Longtemps marginal, le secteur des jeux d’argent connaît une croissance significative depuis 2020 en Afrique. En Afrique du Sud, premier marché du continent, près de deux tiers des adultes participent désormais aux jeux en ligne, contre seulement 30% en 2017. Pour encadrer cette expansion, les gouvernements envisagent une taxe nationale de 20% sur les profits des opérateurs. Une mesure qui pourrait plus que doubler les recettes fiscales du secteur, les portant à 540 millions de dollars par an.
“Nous essayons de miser sur la prospérité. Et ce n’est pas ainsi qu’un pays devient prospère. Notre pays est au bord du désespoir. Le chômage est très élevé.”

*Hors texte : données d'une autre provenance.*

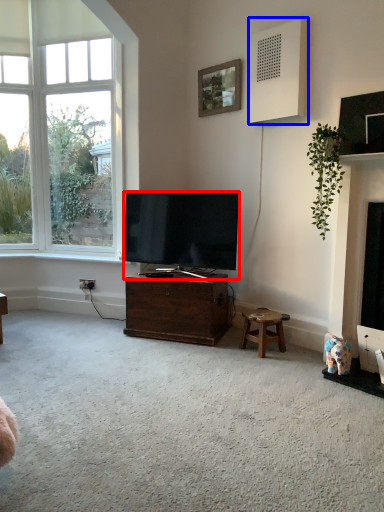 Question: Which of the following is the closest to the observer, television (highlighted by a red box) or speaker (highlighted by a blue box)?

Choices:
 (A) television
 (B) speaker

Answer: (B) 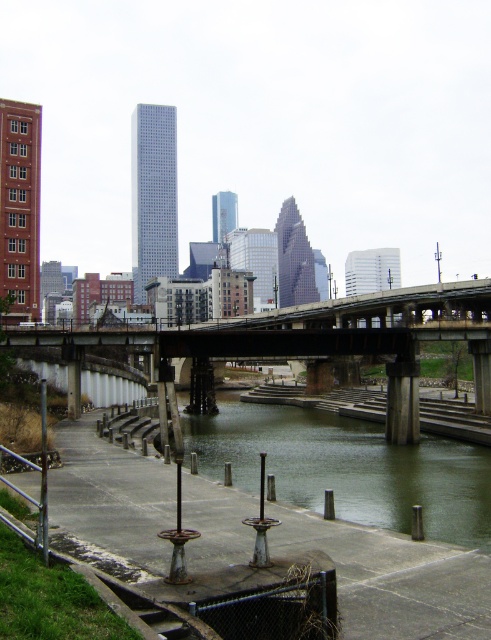 Question: Is green concrete river at center behind concrete bridge at center?

Choices:
 (A) yes
 (B) no

Answer: (B)

Question: Observing the image, what is the correct spatial positioning of green concrete river at center in reference to concrete bridge at center?

Choices:
 (A) right
 (B) left

Answer: (B)

Question: Can you confirm if green concrete river at center is smaller than concrete bridge at center?

Choices:
 (A) no
 (B) yes

Answer: (B)

Question: Which point is closer to the camera?

Choices:
 (A) green concrete river at center
 (B) concrete bridge at center

Answer: (A)

Question: Which point is farther to the camera?

Choices:
 (A) (409, 317)
 (B) (430, 474)

Answer: (A)

Question: Among these points, which one is nearest to the camera?

Choices:
 (A) (354, 490)
 (B) (327, 310)

Answer: (A) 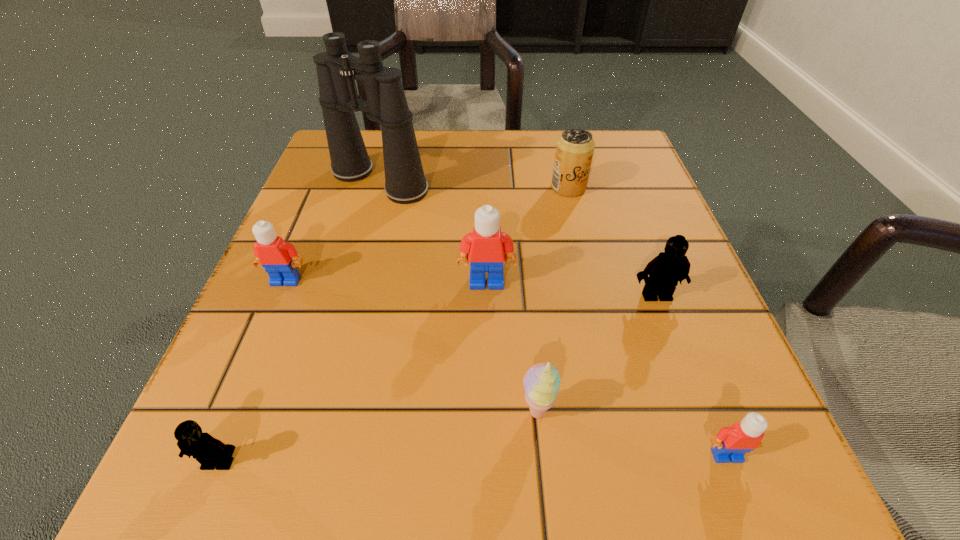 The image size is (960, 540). I want to click on binoculars positioned at the left edge, so click(x=405, y=183).

Where is `beer can present at the right edge`? beer can present at the right edge is located at coordinates (574, 150).

This screenshot has width=960, height=540. What are the coordinates of `object that is at the far left corner` in the screenshot? It's located at (405, 183).

Locate an element on the screen. The width and height of the screenshot is (960, 540). object at the near left corner is located at coordinates (208, 451).

Locate an element on the screen. The image size is (960, 540). object that is at the far right corner is located at coordinates (574, 150).

Where is `object positioned at the near right corner`? object positioned at the near right corner is located at coordinates (731, 443).

Identify the location of vacant space at the far edge. (547, 179).

You are a GUI agent. You are given a task and a screenshot of the screen. Output one action in this format:
    pyautogui.click(x=<x>, y=<y>)
    Task: Click on the vacant region at the near edge of the desktop
    
    Given the screenshot: What is the action you would take?
    pyautogui.click(x=565, y=488)

This screenshot has width=960, height=540. Identify the location of vacant space at the left edge of the desktop. (283, 320).

You are a GUI agent. You are given a task and a screenshot of the screen. Output one action in this format:
    pyautogui.click(x=<x>, y=<y>)
    Task: Click on the free location at the right edge of the desktop
    
    Given the screenshot: What is the action you would take?
    pyautogui.click(x=688, y=386) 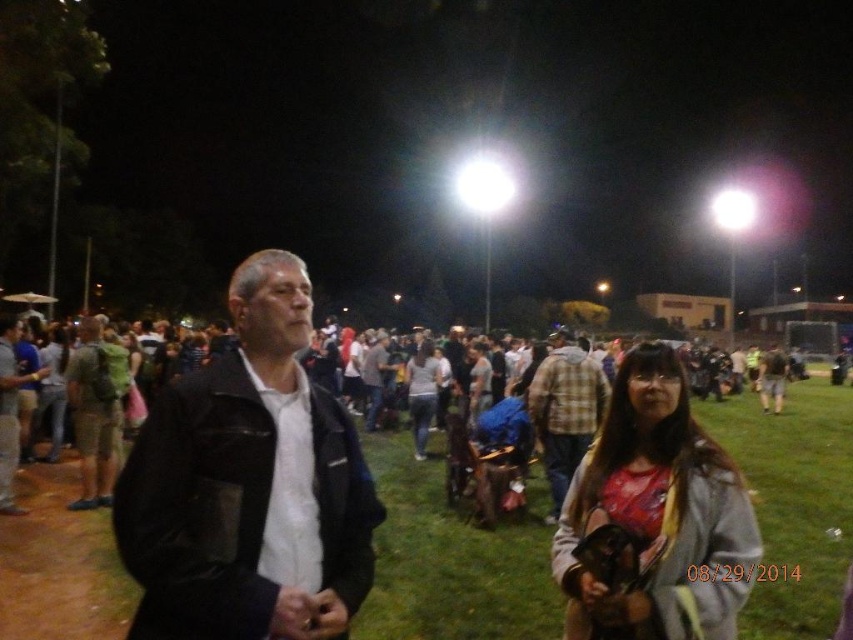 You are standing in the nighttime sports field and see the black leather jacket at center and the plaid fabric shirt at center. Which one is positioned to the left?

The black leather jacket at center is to the left of the plaid fabric shirt at center.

SIBONGILE SIMELANE-QUNTANA, Directrice exécutive de la Fondation pour le jeu responsable – Afrique du sud
Mais derrière ces chiffres, une réalité plus sombre : l’explosion des cas d’addiction. Les appels à l’aide ont bondi de plus de deux tiers en un an, et plus de 4 600 personnes ont été prises en charge récemment. Pour beaucoup, le jeu n’est plus un divertissement, mais un espoir de survie économique. Face à cette situation, plusieurs pays comme le Malawi ou le Zimbabwe ont également augmenté les taxes sur les jeux d’argent. Les opérateurs dénoncent une pression fiscale excessive, pouvant atteindre près de 40% des profits en Afrique du Sud. Selon eux, ces mesures risquent surtout de favoriser les sites illégaux.
“Connaissant les joueurs de pari sportif, je suis sur et certain que ce n’est pas une entrave pour eux. Ils vont continuer à jouer aux paris sportifs parce que les personnes qui sont addictes, n’ont rien à faire des pourcentages qu’on va leur déduire.”
SEYDINA OUMAR DIAGNE, Membre de l’association « Non aux paris sportifs » – Sénégal
Entre impératif de santé publique et enjeux économiques, les gouvernements africains marchent sur une ligne de crête. Car au-delà de la fiscalité, c’est toute la question de l’accompagnement des joueurs dépendants qui reste posée.